*THE TASK*
Every entry below should be written out exactly, and no image should appear.

*MATERIALS PROVIDED*
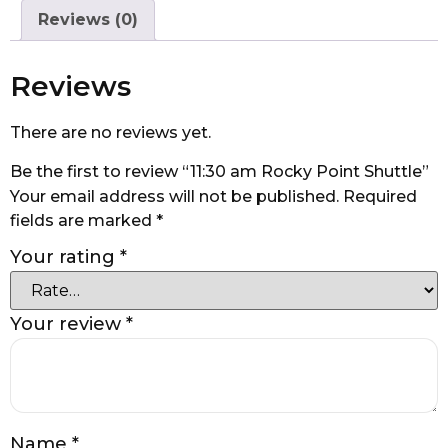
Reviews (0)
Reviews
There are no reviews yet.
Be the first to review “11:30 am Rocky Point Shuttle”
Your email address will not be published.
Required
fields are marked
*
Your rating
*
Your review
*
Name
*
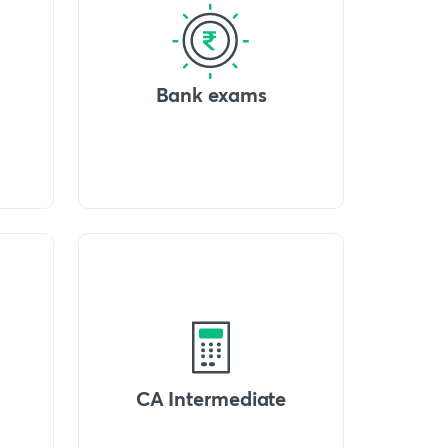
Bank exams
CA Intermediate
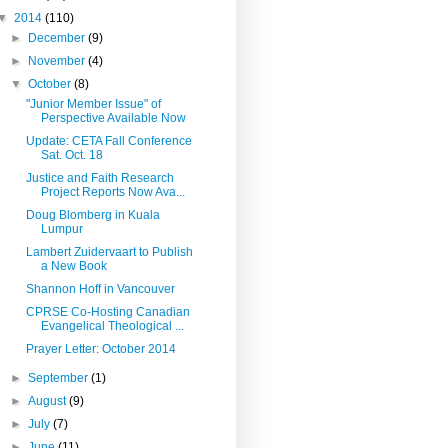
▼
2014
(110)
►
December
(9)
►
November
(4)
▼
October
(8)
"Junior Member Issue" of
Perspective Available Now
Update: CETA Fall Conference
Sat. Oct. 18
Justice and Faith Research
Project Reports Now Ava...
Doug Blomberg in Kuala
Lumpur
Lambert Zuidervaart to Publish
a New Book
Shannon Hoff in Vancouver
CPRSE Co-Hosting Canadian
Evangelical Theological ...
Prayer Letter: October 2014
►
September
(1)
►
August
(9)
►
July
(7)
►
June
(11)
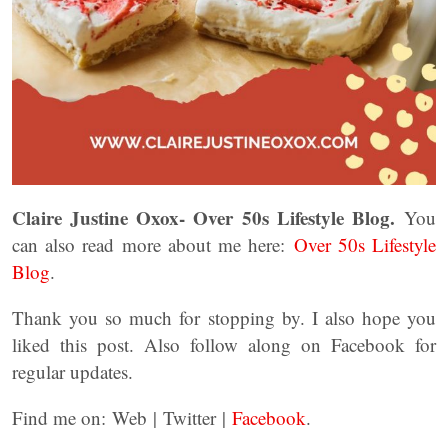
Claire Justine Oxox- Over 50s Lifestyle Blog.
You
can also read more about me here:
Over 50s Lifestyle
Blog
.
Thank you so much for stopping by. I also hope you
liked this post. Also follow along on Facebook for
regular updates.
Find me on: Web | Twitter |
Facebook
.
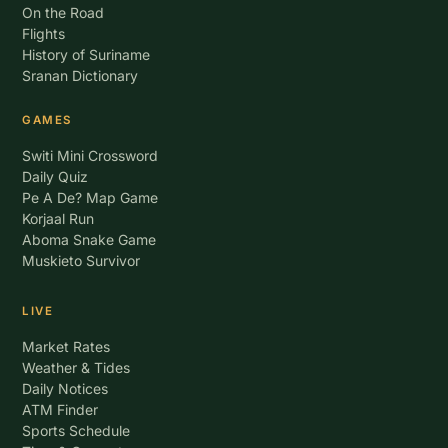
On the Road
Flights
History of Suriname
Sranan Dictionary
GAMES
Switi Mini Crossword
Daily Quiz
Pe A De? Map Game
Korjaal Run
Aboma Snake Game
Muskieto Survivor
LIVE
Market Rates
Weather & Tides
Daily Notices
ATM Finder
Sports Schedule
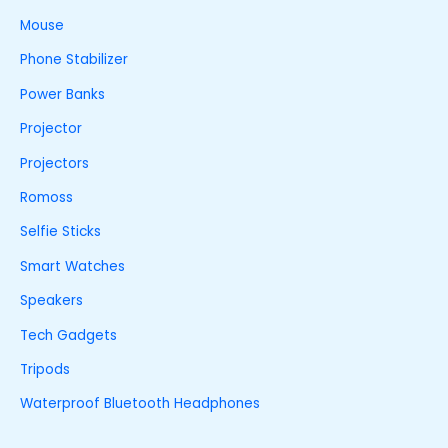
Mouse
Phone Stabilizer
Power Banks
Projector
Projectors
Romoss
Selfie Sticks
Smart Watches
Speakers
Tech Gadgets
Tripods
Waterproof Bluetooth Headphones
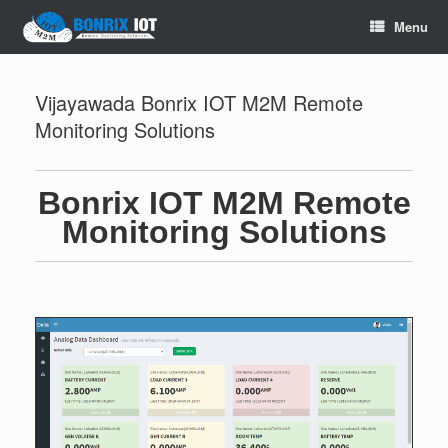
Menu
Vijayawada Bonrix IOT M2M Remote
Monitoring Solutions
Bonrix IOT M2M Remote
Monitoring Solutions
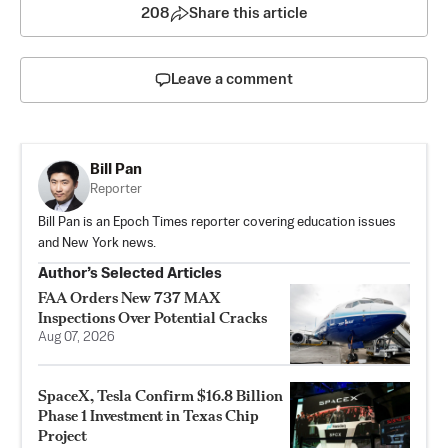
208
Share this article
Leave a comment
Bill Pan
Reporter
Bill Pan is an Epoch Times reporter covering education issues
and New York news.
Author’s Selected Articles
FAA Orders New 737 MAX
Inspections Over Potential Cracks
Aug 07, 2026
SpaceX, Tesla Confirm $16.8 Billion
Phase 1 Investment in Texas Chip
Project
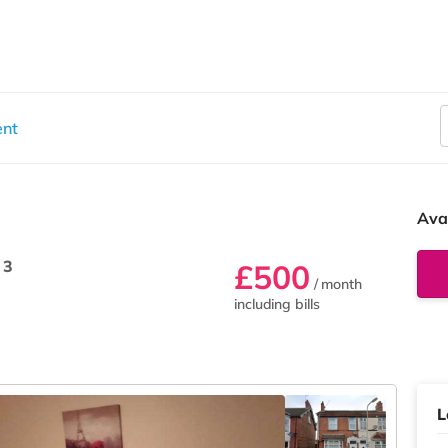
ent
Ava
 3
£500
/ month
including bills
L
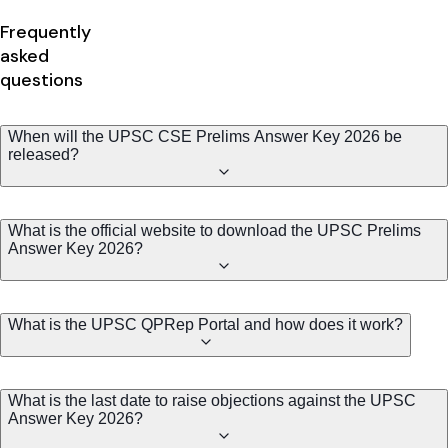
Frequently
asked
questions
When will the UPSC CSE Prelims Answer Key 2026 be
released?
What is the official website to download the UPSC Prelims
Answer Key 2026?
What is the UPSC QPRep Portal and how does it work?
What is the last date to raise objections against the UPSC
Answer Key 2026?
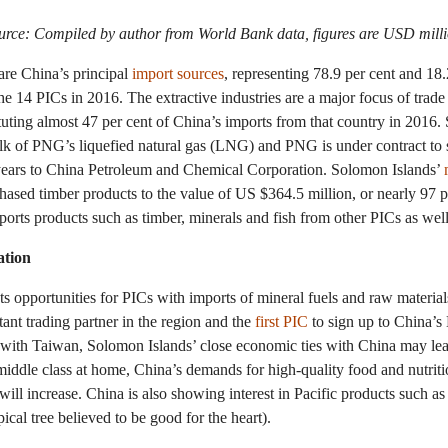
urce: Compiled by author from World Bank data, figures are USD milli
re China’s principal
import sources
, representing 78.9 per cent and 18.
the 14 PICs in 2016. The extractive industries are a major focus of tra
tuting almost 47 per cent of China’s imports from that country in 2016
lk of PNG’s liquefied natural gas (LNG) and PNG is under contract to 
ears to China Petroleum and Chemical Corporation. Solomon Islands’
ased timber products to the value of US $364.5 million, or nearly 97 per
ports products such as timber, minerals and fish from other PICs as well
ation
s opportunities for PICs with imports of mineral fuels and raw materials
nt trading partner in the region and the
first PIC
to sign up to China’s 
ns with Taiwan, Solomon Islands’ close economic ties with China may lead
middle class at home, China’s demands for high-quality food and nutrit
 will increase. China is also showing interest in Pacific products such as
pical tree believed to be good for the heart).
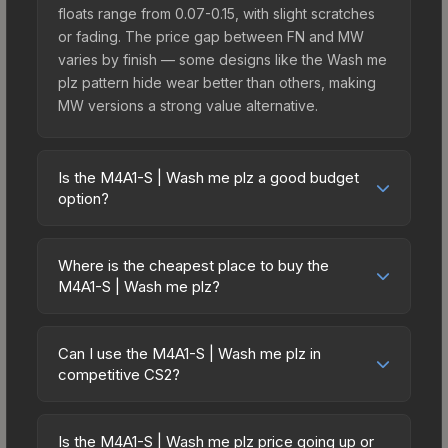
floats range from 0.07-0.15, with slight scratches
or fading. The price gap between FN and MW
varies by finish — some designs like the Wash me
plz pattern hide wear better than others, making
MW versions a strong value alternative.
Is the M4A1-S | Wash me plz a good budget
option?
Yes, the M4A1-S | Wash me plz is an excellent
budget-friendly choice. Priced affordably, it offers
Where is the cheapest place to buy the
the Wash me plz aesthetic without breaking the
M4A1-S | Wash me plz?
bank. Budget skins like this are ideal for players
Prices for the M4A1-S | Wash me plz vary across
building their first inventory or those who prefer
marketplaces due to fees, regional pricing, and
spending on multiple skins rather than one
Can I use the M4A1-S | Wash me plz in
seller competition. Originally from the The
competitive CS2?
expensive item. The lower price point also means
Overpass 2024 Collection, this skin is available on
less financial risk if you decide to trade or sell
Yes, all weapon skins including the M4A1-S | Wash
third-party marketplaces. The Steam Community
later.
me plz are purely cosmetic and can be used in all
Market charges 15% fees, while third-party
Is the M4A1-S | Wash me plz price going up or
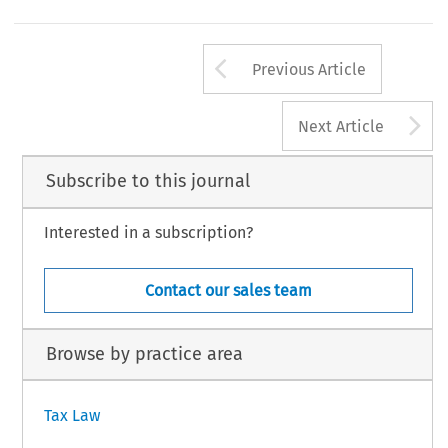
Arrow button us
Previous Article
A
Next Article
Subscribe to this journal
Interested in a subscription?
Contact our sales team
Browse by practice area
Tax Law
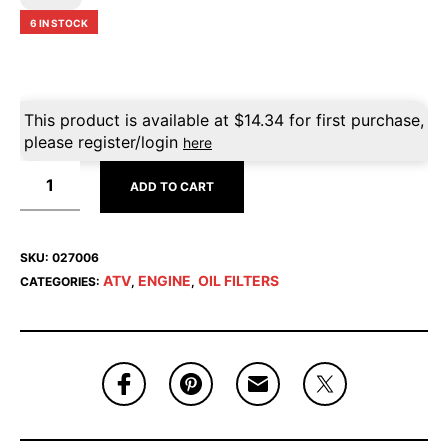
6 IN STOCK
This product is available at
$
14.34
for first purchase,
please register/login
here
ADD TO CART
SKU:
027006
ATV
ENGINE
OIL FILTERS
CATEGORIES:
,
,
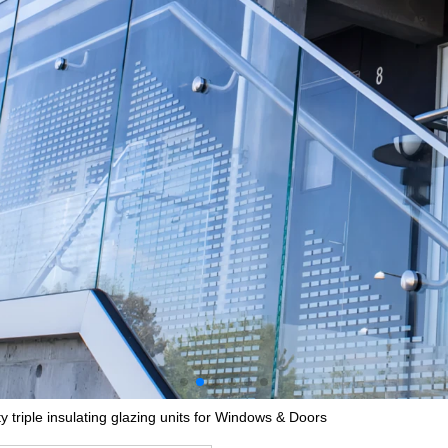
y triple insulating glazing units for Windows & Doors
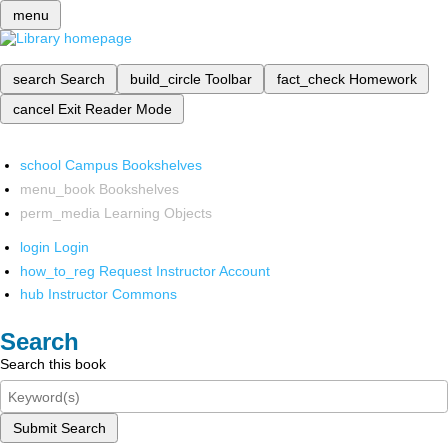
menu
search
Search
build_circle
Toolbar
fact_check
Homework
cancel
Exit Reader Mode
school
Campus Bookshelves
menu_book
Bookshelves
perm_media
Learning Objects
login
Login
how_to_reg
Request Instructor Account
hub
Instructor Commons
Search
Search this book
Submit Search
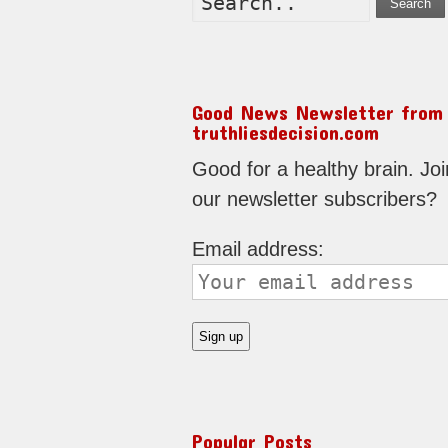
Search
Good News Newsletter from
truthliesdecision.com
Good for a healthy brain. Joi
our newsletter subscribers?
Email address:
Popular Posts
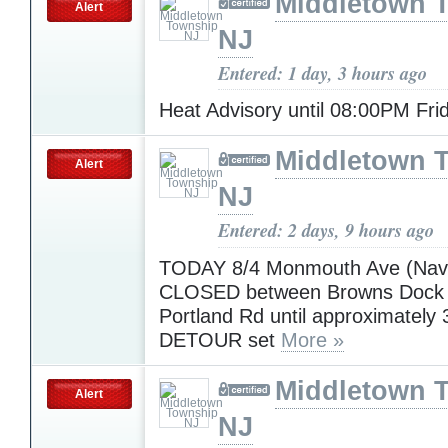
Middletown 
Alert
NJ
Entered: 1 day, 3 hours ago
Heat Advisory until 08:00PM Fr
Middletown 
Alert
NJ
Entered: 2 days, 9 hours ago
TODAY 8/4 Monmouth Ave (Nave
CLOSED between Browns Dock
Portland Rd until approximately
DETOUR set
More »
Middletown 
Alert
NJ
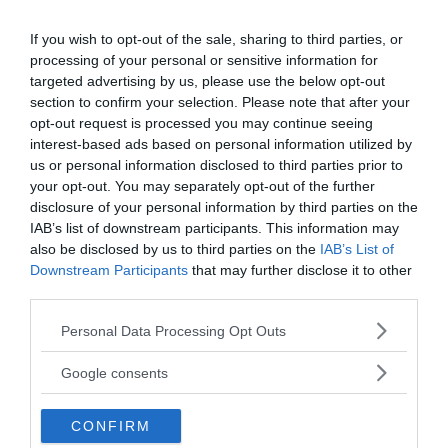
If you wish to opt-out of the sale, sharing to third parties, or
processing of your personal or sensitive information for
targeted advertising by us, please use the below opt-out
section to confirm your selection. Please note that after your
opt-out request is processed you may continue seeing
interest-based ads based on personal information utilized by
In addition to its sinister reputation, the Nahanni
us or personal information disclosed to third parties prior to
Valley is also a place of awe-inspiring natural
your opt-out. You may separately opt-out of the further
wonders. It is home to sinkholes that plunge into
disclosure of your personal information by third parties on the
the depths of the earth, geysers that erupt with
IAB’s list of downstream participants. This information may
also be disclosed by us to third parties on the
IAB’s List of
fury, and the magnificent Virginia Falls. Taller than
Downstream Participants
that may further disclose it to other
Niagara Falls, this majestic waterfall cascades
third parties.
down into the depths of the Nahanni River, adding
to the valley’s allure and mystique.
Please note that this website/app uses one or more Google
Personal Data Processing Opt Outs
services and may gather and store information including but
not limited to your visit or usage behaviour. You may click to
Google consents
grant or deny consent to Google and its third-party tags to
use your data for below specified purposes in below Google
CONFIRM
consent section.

*RESULT OF THE TASK*
Reviews (0)
Reviews
There are no reviews yet.
Be the first to review “11:30 am Rocky Point Shuttle”
Your email address will not be published.
Required
fields are marked
*
Your rating
*
Your review
*
Name
*
Bank exams
CA Intermediate
▼
2014
(110)
►
December
(9)
►
November
(4)
▼
October
(8)
"Junior Member Issue" of
Perspective Available Now
Update: CETA Fall Conference
Sat. Oct. 18
Justice and Faith Research
Project Reports Now Ava...
Doug Blomberg in Kuala
Lumpur
Lambert Zuidervaart to Publish
a New Book
Shannon Hoff in Vancouver
CPRSE Co-Hosting Canadian
Evangelical Theological ...
Prayer Letter: October 2014
►
September
(1)
►
August
(9)
►
July
(7)
►
June
(11)
Claire Justine Oxox- Over 50s Lifestyle Blog.
You
can also read more about me here:
Over 50s Lifestyle
Blog
.
Thank you so much for stopping by. I also hope you
liked this post. Also follow along on Facebook for
regular updates.
Find me on: Web | Twitter |
Facebook
.
On the Road
Flights
History of Suriname
Sranan Dictionary
GAMES
Switi Mini Crossword
Daily Quiz
Pe A De? Map Game
Korjaal Run
Aboma Snake Game
Muskieto Survivor
LIVE
Market Rates
Weather & Tides
Daily Notices
ATM Finder
Sports Schedule
Mouse
Phone Stabilizer
Power Banks
Projector
Projectors
Romoss
Selfie Sticks
Smart Watches
Speakers
Tech Gadgets
Tripods
Waterproof Bluetooth Headphones
Menu
Vijayawada Bonrix IOT M2M Remote
Monitoring Solutions
Bonrix IOT M2M Remote
Monitoring Solutions
208
Share this article
Leave a comment
Bill Pan
Reporter
Bill Pan is an Epoch Times reporter covering education issues
and New York news.
Author’s Selected Articles
FAA Orders New 737 MAX
Inspections Over Potential Cracks
Aug 07, 2026
SpaceX, Tesla Confirm $16.8 Billion
Phase 1 Investment in Texas Chip
Project
ent
Ava
 3
£500
/ month
including bills
L
Frequently
asked
questions
When will the UPSC CSE Prelims Answer Key 2026 be
released?
What is the official website to download the UPSC Prelims
Answer Key 2026?
What is the UPSC QPRep Portal and how does it work?
What is the last date to raise objections against the UPSC
Answer Key 2026?
urce: Compiled by author from World Bank data, figures are USD milli
re China’s principal
import sources
, representing 78.9 per cent and 18.
the 14 PICs in 2016. The extractive industries are a major focus of tra
tuting almost 47 per cent of China’s imports from that country in 2016
lk of PNG’s liquefied natural gas (LNG) and PNG is under contract to 
ears to China Petroleum and Chemical Corporation. Solomon Islands’
ased timber products to the value of US $364.5 million, or nearly 97 per
ports products such as timber, minerals and fish from other PICs as well
ation
s opportunities for PICs with imports of mineral fuels and raw materials
nt trading partner in the region and the
first PIC
to sign up to China’s 
ns with Taiwan, Solomon Islands’ close economic ties with China may lead
middle class at home, China’s demands for high-quality food and nutrit
 will increase. China is also showing interest in Pacific products such as
pical tree believed to be good for the heart).
floats range from 0.07-0.15, with slight scratches
or fading. The price gap between FN and MW
varies by finish — some designs like the Wash me
plz pattern hide wear better than others, making
MW versions a strong value alternative.
Is the M4A1-S | Wash me plz a good budget
option?
Yes, the M4A1-S | Wash me plz is an excellent
budget-friendly choice. Priced affordably, it offers
Where is the cheapest place to buy the
the Wash me plz aesthetic without breaking the
M4A1-S | Wash me plz?
bank. Budget skins like this are ideal for players
Prices for the M4A1-S | Wash me plz vary across
building their first inventory or those who prefer
marketplaces due to fees, regional pricing, and
spending on multiple skins rather than one
Can I use the M4A1-S | Wash me plz in
seller competition. Originally from the The
competitive CS2?
expensive item. The lower price point also means
Overpass 2024 Collection, this skin is available on
less financial risk if you decide to trade or sell
Yes, all weapon skins including the M4A1-S | Wash
third-party marketplaces. The Steam Community
later.
me plz are purely cosmetic and can be used in all
Market charges 15% fees, while third-party
Is the M4A1-S | Wash me plz price going up or
Arrow button us
Previous Article
A
Next Article
Subscribe to this journal
Interested in a subscription?
Contact our sales team
Browse by practice area
Tax Law
6 IN STOCK
This product is available at
$
14.34
for first purchase,
please register/login
here
ADD TO CART
SKU:
027006
ATV
ENGINE
OIL FILTERS
CATEGORIES:
,
,
y triple insulating glazing units for Windows & Doors
menu
search
Search
build_circle
Toolbar
fact_check
Homework
cancel
Exit Reader Mode
school
Campus Bookshelves
menu_book
Bookshelves
perm_media
Learning Objects
login
Login
how_to_reg
Request Instructor Account
hub
Instructor Commons
Search
Search this book
Submit Search
Search
Good News Newsletter from
truthliesdecision.com
Good for a healthy brain. Joi
our newsletter subscribers?
Email address:
Popular Posts
Middletown 
Alert
NJ
Entered: 1 day, 3 hours ago
Heat Advisory until 08:00PM Fr
Middletown 
Alert
NJ
Entered: 2 days, 9 hours ago
TODAY 8/4 Monmouth Ave (Nave
CLOSED between Browns Dock
Portland Rd until approximately
DETOUR set
More »
Middletown 
Alert
NJ
If you wish to opt-out of the sale, sharing to third parties, or
processing of your personal or sensitive information for
targeted advertising by us, please use the below opt-out
section to confirm your selection. Please note that after your
opt-out request is processed you may continue seeing
interest-based ads based on personal information utilized by
In addition to its sinister reputation, the Nahanni
us or personal information disclosed to third parties prior to
Valley is also a place of awe-inspiring natural
your opt-out. You may separately opt-out of the further
wonders. It is home to sinkholes that plunge into
disclosure of your personal information by third parties on the
the depths of the earth, geysers that erupt with
IAB’s list of downstream participants. This information may
also be disclosed by us to third parties on the
IAB’s List of
fury, and the magnificent Virginia Falls. Taller than
Downstream Participants
that may further disclose it to other
Niagara Falls, this majestic waterfall cascades
third parties.
down into the depths of the Nahanni River, adding
to the valley’s allure and mystique.
Please note that this website/app uses one or more Google
Personal Data Processing Opt Outs
services and may gather and store information including but
not limited to your visit or usage behaviour. You may click to
Google consents
grant or deny consent to Google and its third-party tags to
use your data for below specified purposes in below Google
CONFIRM
consent section.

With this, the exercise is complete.